長野市中心部に店を構える「能登重鰹節店」。8月末、江戸時代から続いた歴史に幕を下ろすことになりました。閉店が1週間後に迫ったこの日、店を訪ねると、10代目の石坂正志さん(61)が迎えてくれました。
石坂正志さん:
「宗田かつおです。そばやうどんのだしに(おすすめ)。かつお削りは豆腐にかけたり、お吸い物のだしに」
家庭の食卓や飲食店の味を支える「だし」。店には、サバ節の削り節や煮干しも並びます。
■コロナ禍も…時代の変化で苦境に

干したかつお節がズラリと並ぶ(昭和初期)
創業は江戸時代中頃。「能登重」という店名は、当時、能登半島のブリを扱ったこと、初代の当主「重次郎」さんの名前が由来です。
こちらは昭和初期の写真。店の前には干したかつおぶしがズラリと並びます。この頃は、長野市の長者番付に載るほど繁盛したそうです。
幼い頃から「10代目」と呼ばれて育った正志さんが店を継いだのは40年前、21歳の時。先代の父・重太郎さんの病気がきっかけでした。
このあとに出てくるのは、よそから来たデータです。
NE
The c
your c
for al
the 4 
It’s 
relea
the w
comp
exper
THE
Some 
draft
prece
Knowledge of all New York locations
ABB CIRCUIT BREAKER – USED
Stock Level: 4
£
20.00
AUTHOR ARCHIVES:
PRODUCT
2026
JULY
5年後には趣味を通じて知り合った晶子さんと結婚。3人の子にも恵まれ、夫婦二人三脚で忙しく店を切り盛りしました。
一方、一般家庭ではだしを取る機会が減るなど、食生活が変化。店を取り巻く環境は大きく変わります。
店を継いだ90年代、公務員同士が税金を使って飲食など行う「官官接待」が社会問題になりました。得意先の料亭は次々に閉店しました。
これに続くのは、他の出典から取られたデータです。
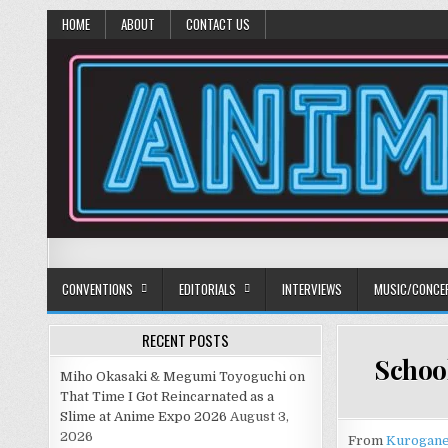
HOME
ABOUT
CONTACT US
Anime Diet
Eating it right about anime and manga since 2006!
CONVENTIONS
EDITORIALS
INTERVIEWS
MUSIC/CONCE
RECENT POSTS
School
Miho Okasaki & Megumi Toyoguchi on
That Time I Got Reincarnated as a
Slime at Anime Expo 2026
August 3,
2026
From
Kurogane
そして、新型コロナ。注文はさらに減少し結婚式の引き出物需要も影響を受けました。
■「潮時か」40年の節目に決断

石坂正志さんと妻の晶子さん
代替わりから40年の節目を迎えた2026年、店じまいを決断をしました。
石坂正志さん:
「自分の代で終わらせちゃっていいのかっていう葛藤はありましたね。大変なんです。(家業を)全部、片付けるのは。私、61歳であと10年、71歳ではちょっときついかな」
妻・晶子さん:
「“タイパ”(タイムパフォーマンス)が最重要みたいな世の中ではあると思う。“ゆとり”がないと『だしを取ろう』って思う方がやっぱり少ないかな」
手でひと削りするたび、かつおの香りが立ち上がります。
厚さは1ミリ以下の調整―。
先代から、機械で削るのが主流になりましたが、厚さをミリ以下で調整しながら手で削る技術は受け継ぎました。